Current state of processors for games

Yeah, from my experience with this current PC (2009 build) is that the most important thing I get for a PC is the motherboard. I’m going to need that thing to survive a long time hopefully, so no crappy capacitors that are going to pop please.

Yakattack wins. Holy moly, pre-Ryzen (even Zen 1) AMD is easily the most overdue for an upgrade. Unless you were still somehow rocking a Core2 chip (and I kinda hate to admit it, but I actually do still use a MacBook Pro with a Core2Duo for distance learning during Corona).

Yes, just massive performance gains in the 7 years since Haswell released.

So I’m currently running a i7-6700k overclocked alongside a 2080 Ti and 32 GB of RAM. It appears that my motherboard will only support up to a 7700k because of a revision to the 1151 slot. This means I’m looking at a new motherboard and CPU. My questions:

  1. How annoying is Windows 10 about a motherboard swap these days? Probably some sort of repair-boot to fix drivers that are different and re-activation?
  2. Has RAM changed standards again since 4 years ago? Or will I be able to keep my RAM?
  3. Anything else I have to be concerned about a mobo swap? Haven’t done this in awhile. Running an NVMe drive, standard hard drives, and everything else is pretty much run of the mill (onboard sound, etc)

I generally am Intel only for the most part, so looking for recommendations. Current motherboard is a Gigabyte.

My backup computer is a Core2Duo.

I could replace my PC with an i5 or i7 machine sans graphics card for a few hundred dollars depending on the CPU generation. I can’t say it’s urgently needed (I have enough RAM to run a VM and play a game at the same time if I wanted to) though it would be nice.

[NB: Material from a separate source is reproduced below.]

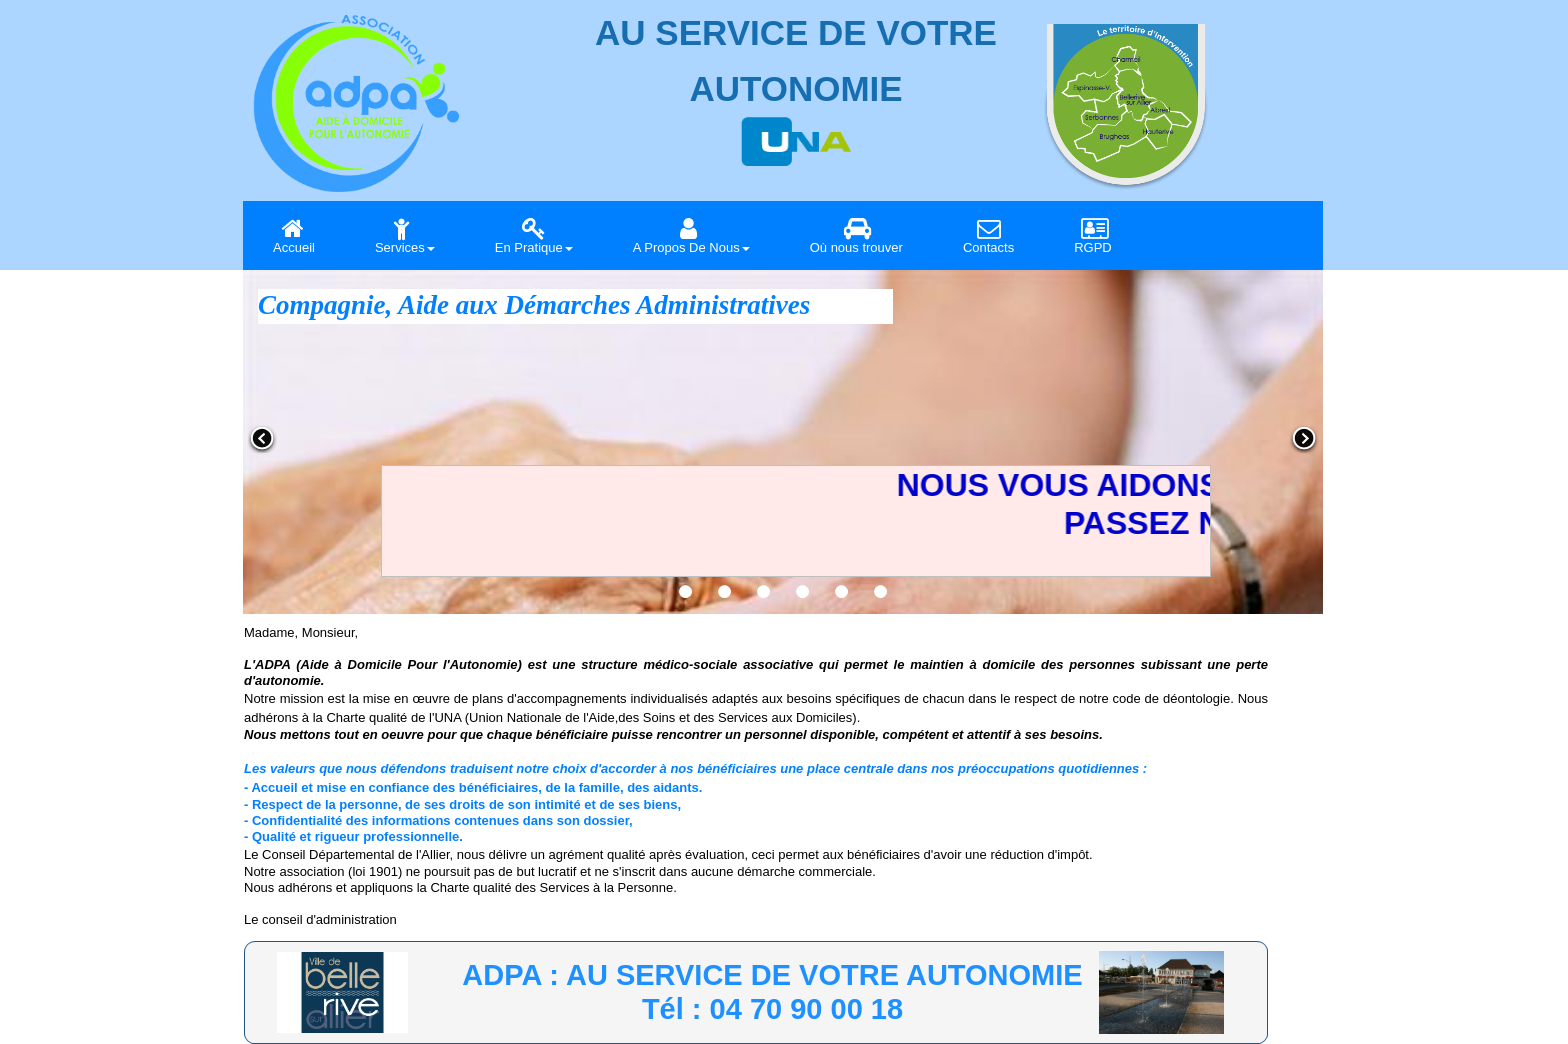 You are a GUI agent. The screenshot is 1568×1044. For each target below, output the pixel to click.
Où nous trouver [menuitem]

Mine is paired with a 2500k. Still going strong, though planning a new build for the Fall (originally spring )

I tried playing with a SFF PC built off my old C2D E6600 about six years ago, and it was horribly pokey then. The experiment did not last long.

Did exactly that for a client this monday, went from i5-6th gen and B150 motherboard to i7-9700 and H370. Kept the same RAM, GPU and drives (Sata SSD and HDD).

Windows loaded up just fine and only had to make sure to install the new chipset drivers from the Gigabyte website. Possibly Windows could have done that itself through the Windows Update, but I didn’t bother waiting.

No clue regarding activation, probably you’d have to call MS.

I’m not too worried about the Windows activation - that’s generally easy to fix. Thanks for the rest of the info! Need to do some pricing.

On the other hand, I upgraded across a similar number of generations a couple of years ago, windows choked on audio drivers, and some ill advised troubleshooting steps in the registry eventually lead me to having to reinstall from scratch.

Whereupon I realized how utter my transition to cloud services has become, because there is a ton of stuff in my old Program Files folder I’m never gonna bother reinstalling…

Pulled the trigger on a Z490 motherboard and an I7-10700k to replace my 6700k. Will report back how the upgrade goes when it arrives. Also if anyone hasn’t shopped for Z490 boards, be aware they are on average $100 more than prior gen 1151 boards.

Upgrade was pretty easy - only thing that I had to futz with a little is re-activating Windows. Haven’t delved into overclocking yet, and apparently that’s a more complicated topic these days (lots of articles about Z490 motherboards running CPUs too hot by default because of settings, etc)

Does anyone overclock in this day and age? I thought all the dynamic management stuff did enough of that without user intervention.

You can’t really overclock Ryzen 3000 series CPUs. They are unlocked but there’s not much to be gained because they aggressively clock up to whatever your power and thermal limits can sustain on their own. Intel CPUs can still be gainfully overclocked, but nobody should be buying an Intel CPU right now.

And now they use a special aloy too:

I don’t necessarily disagree. But six days ago, Tom’s Hardware designated the new Intel Core i5-10600K as the #1 gaming CPU:

Tom’s has suckled balls for over a decade. But yeah, clockspeed means intel is still faster for lightly-threaded tasks. I still wouldn’t buy one.

Yeah, getting 400 FPS instead of 370 FPS in a 12 year old game is not a reason to tie yourself to the Intel platform.

I’m running my 8700k at around 4.8ghz using the Gigabyte auto-OC option.